Mainstream Mag Pushes ‘Porn Literacy’ Among Children
A mainstream news magazine has published a filthy article promoting the use of pornography among children.
“As pornography is ever more accessible – yes, your kids are watching it – Friends’ Central teacher Al Vernacchio’s revolutionary approach to sex education is exactly what the sexologist ordered,” says the sub-headline of the article written by Claire Sasko and published in Philadelphia Magazine.
Vernacchio’s sick “revolutionary” approach makes pizza a metaphor for sexual activity for the purpose of making sex easy for children to understand.
In an interview with the New York Times, Vernachhio detailed his approach.
“[W]ouldn’t it be great if our sexual activity started with a real sense of wanting, whether your desire is for intimacy, pleasure or orgasms… And you can be hungry for pizza and still decide, no thanks, I’m dieting. It’s not the healthiest thing for me now,” he said.
Remember, Vernacchio is a sex-ed teacher – his audience is children.
“If you’re gonna have pizza with someone else, what do you have to do?” he continued. “You gotta talk about what you want. Even if you’re going to have the same pizza you always have, you say, ‘We getting the usual?’ Just a check-in. And square, round, thick, thin, stuffed crust, pepperoni, stromboli, pineapple — none of those are wrong; variety in the pizza model doesn’t come with judgment.”
Vernacchio was invited to give a TED Talk on the topic, which is quite explicit.
Watch:
“There are a million different kinds of pizza,” he said in the speech. “There’s a million different toppings. There are a million different ways to eat pizza. And none of them are wrong, they’re different.”

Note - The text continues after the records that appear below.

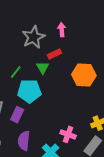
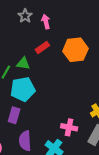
gray star: (33, 37) -> (25, 16), moved, size x0.6
green triangle: (43, 68) -> (23, 63), moved, turned -40
orange hexagon: (84, 75) -> (75, 50), moved

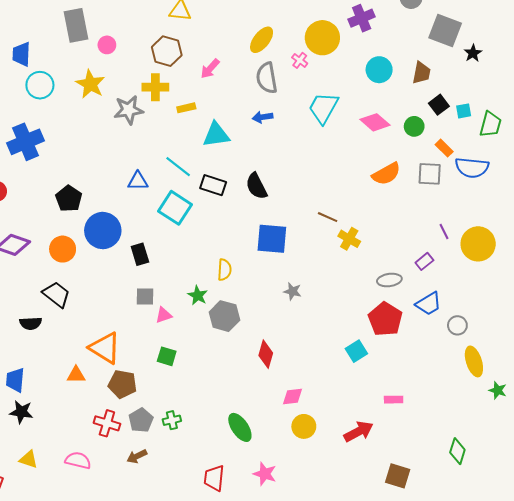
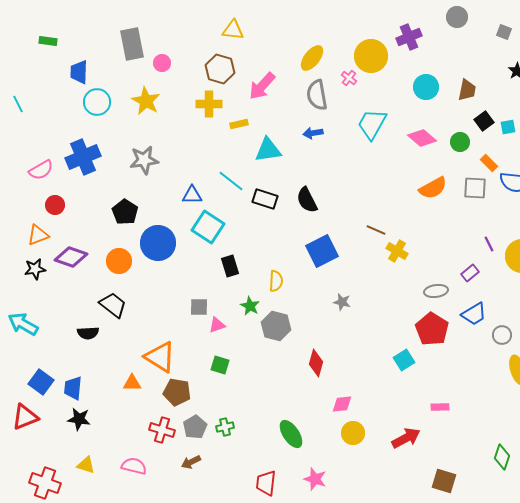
gray square: (445, 30) -> (504, 32), moved, size x0.5
pink arrow: (210, 69) -> (262, 86), size x1.4
gray star: (129, 110) -> (144, 160), moved
cyan square: (175, 208) -> (208, 227), moved
blue square: (272, 239) -> (322, 251), turned -32
black rectangle: (140, 254) -> (230, 266), moved

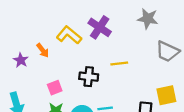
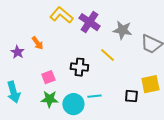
gray star: (148, 19) -> (122, 30), moved
yellow L-shape: (69, 35) -> (61, 15), moved
yellow line: (119, 63) -> (107, 55), turned 49

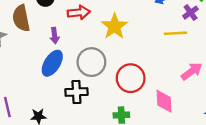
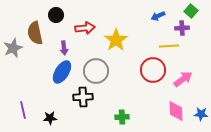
purple cross: (191, 13) -> (182, 28), turned 32
red circle: (131, 78) -> (153, 70), moved
pink diamond: (164, 101) -> (176, 111), moved

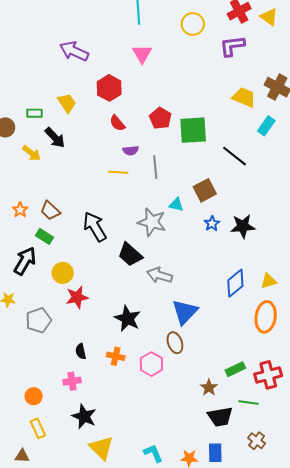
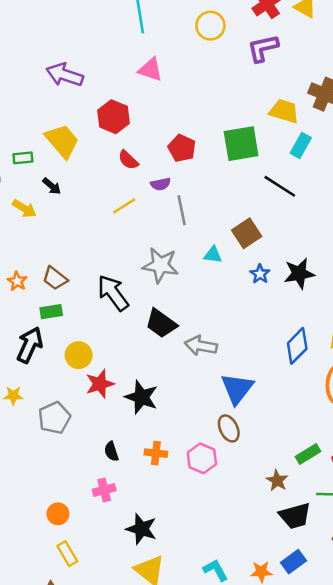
pink triangle: (142, 54) -> (150, 70), turned -35
yellow trapezoid: (67, 103) -> (62, 141), size x1.4
cyan rectangle: (266, 126) -> (301, 145), moved
green square: (193, 130) -> (241, 144), moved
black arrow: (55, 138) -> (52, 186), size x0.7
purple semicircle: (131, 151) -> (161, 184), moved
yellow line: (118, 172) -> (124, 206), moved, turned -30
gray star: (152, 222) -> (160, 265), moved
green rectangle: (45, 236) -> (51, 312), turned -36
black star: (128, 319) -> (141, 397), moved
black star: (84, 416) -> (141, 529), moved
blue rectangle: (215, 453) -> (293, 562), turned 60

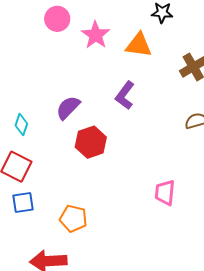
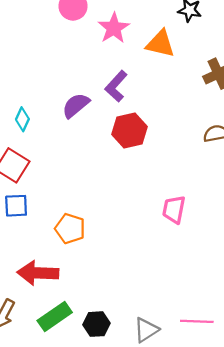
purple L-shape: (125, 95) -> (116, 86), moved
red hexagon: (91, 142) -> (130, 131), moved

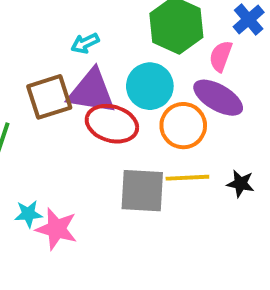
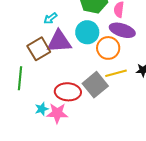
red ellipse: (112, 124) -> (68, 92), moved
gray square: (142, 191) -> (95, 85), turned -30

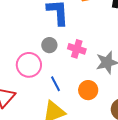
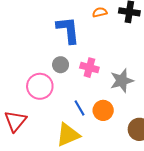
blue line: (56, 84) -> (80, 108), moved

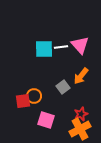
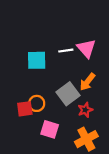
cyan square: (44, 49) -> (37, 60), moved
gray square: (63, 87) -> (68, 94), size x1.5
red star: (81, 114) -> (85, 110), moved

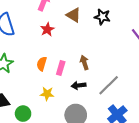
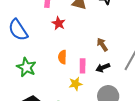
pink rectangle: (61, 68) -> (83, 66), moved

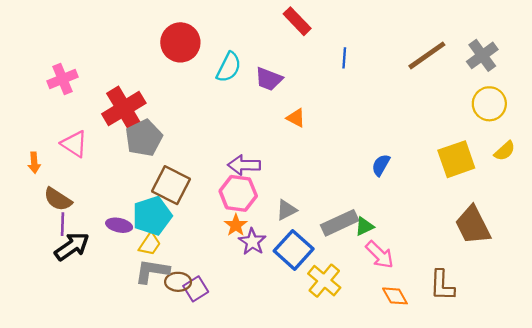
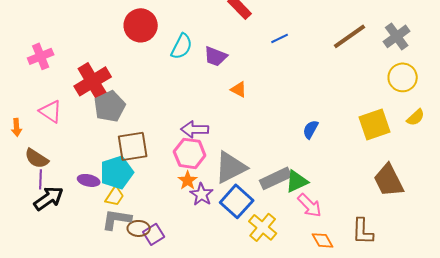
blue line: (344, 58) -> (280, 38), turned 60
brown square: (171, 185) -> (133, 146), turned -36
gray triangle: (287, 210) -> (231, 167), size x1.8
green triangle: (364, 226) -> (297, 181), size x1.4

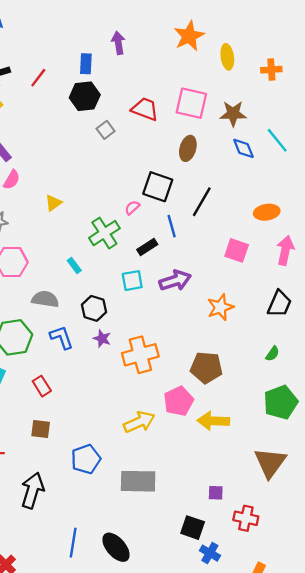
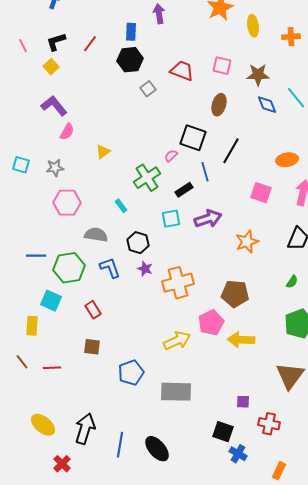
pink square: (191, 103) -> (222, 66), size x0.7
black arrow: (33, 490) -> (85, 429), moved

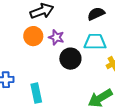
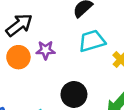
black circle: (70, 59) -> (74, 94), moved

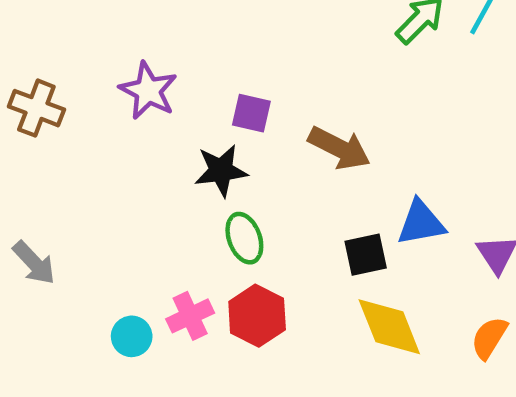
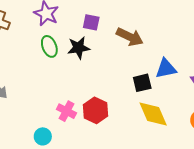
green ellipse: (244, 238) -> (49, 46), moved
pink cross: (190, 316) -> (66, 111), turned -36
cyan circle: (132, 336) -> (43, 136), moved

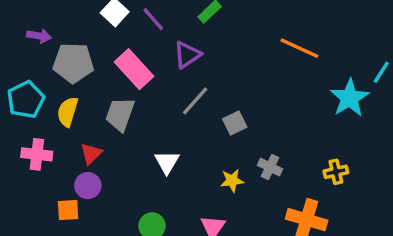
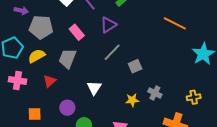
pink rectangle: (134, 69) -> (77, 32), size x0.7
yellow semicircle: (68, 112) -> (37, 56), turned 42
purple circle: (88, 186) -> (67, 108), moved

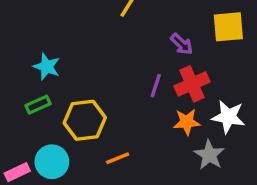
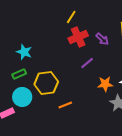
red cross: (192, 84) -> (78, 37), moved
purple line: (156, 86) -> (87, 63), turned 32
cyan circle: (52, 162) -> (22, 97), moved

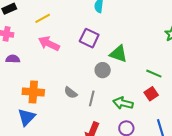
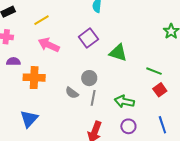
purple square: (89, 38) -> (88, 38), turned 30
gray circle: (103, 70) -> (89, 78), moved
orange cross: (33, 92) -> (34, 78), moved
red square: (151, 94) -> (160, 90), moved

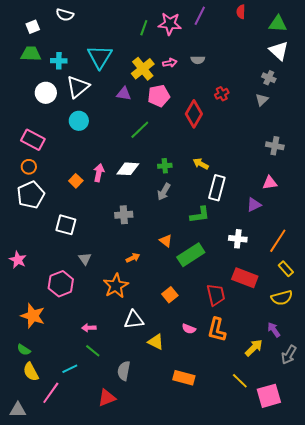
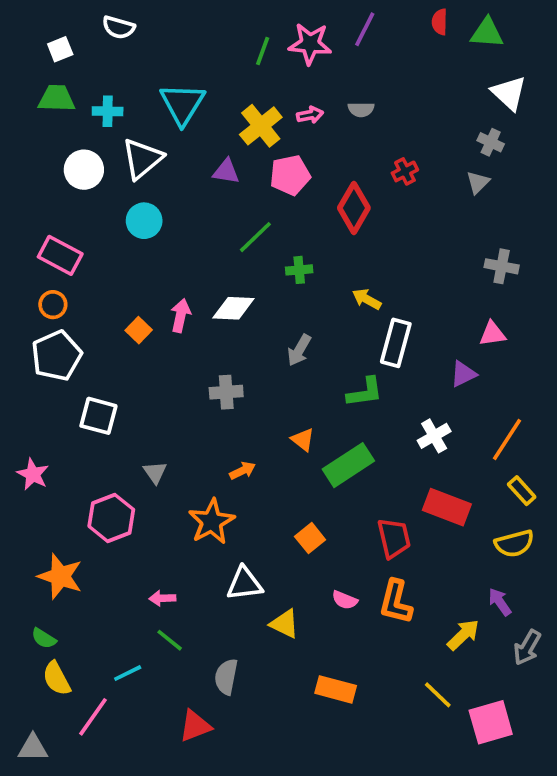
green triangle: (278, 24) -> (487, 33), moved
green cross: (165, 166) -> (299, 270), moved
white square: (66, 225) -> (98, 416), moved
white cross: (238, 239) -> (434, 436), turned -36

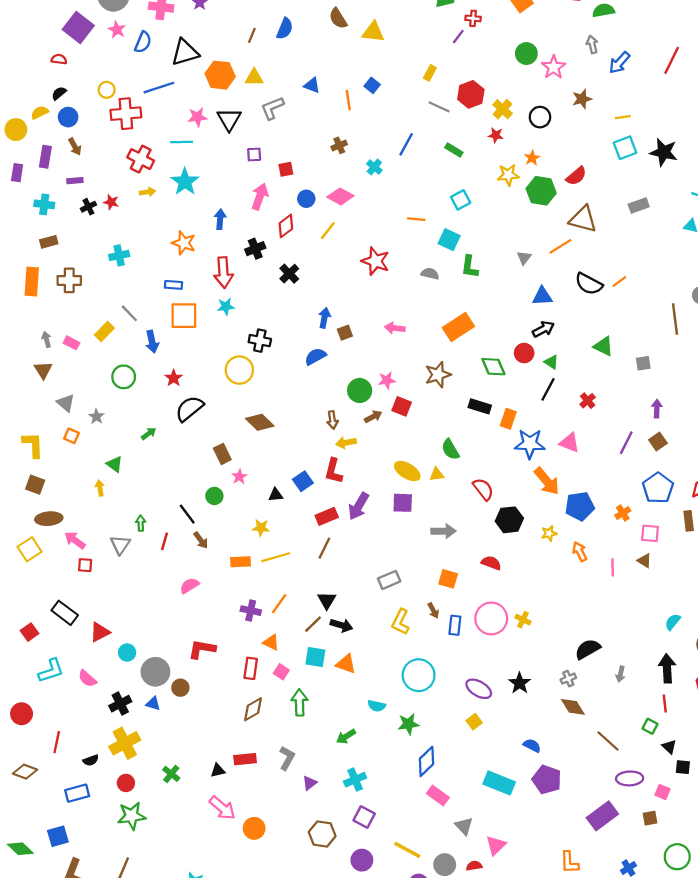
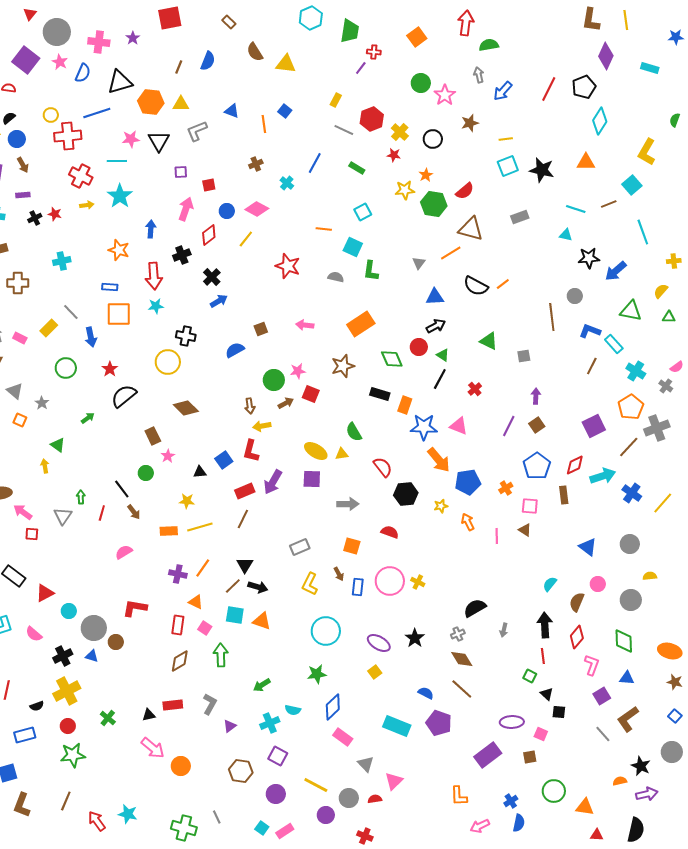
blue arrow: (324, 318) -> (219, 301), moved, turned 48
cyan semicircle: (377, 706) -> (293, 710), moved
brown line: (608, 741) -> (462, 689), moved

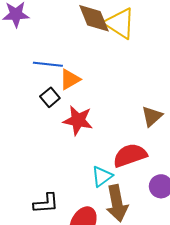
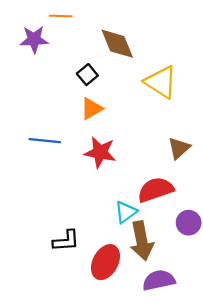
yellow triangle: (120, 23) -> (161, 82), moved
blue line: (48, 64) -> (45, 141), moved
black square: (50, 97) -> (87, 75), moved

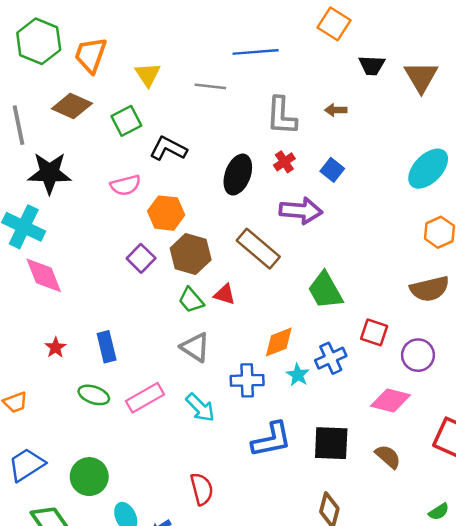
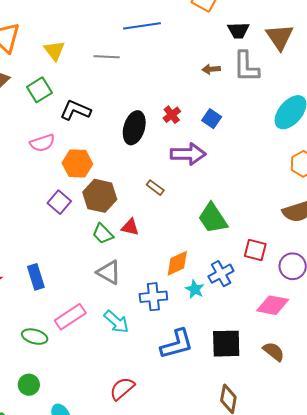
gray L-shape: (281, 116) -> (246, 67), moved
brown rectangle: (258, 249) -> (155, 188), size x0.5
green ellipse: (94, 395) -> (35, 337), moved
green circle: (89, 477) -> (29, 385), size x0.7
red semicircle: (202, 489) -> (122, 389), turned -112

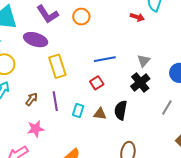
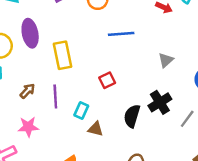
purple ellipse: (36, 40) -> (30, 33), moved, turned 55
blue line: (105, 59) -> (121, 34), moved
black cross: (140, 83) -> (160, 102), moved
brown triangle: (100, 114) -> (96, 129), moved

“So what if we could take this pizza model and overlay it on top of sexual education?” he said. “If we could create sexuality education that was more like pizza, we could create education that invites people to think about their own desires, to make deliberate decisions about what they want, to talk about it with their partners, and to ultimately look not for some external outcome, but for what feels satisfying.”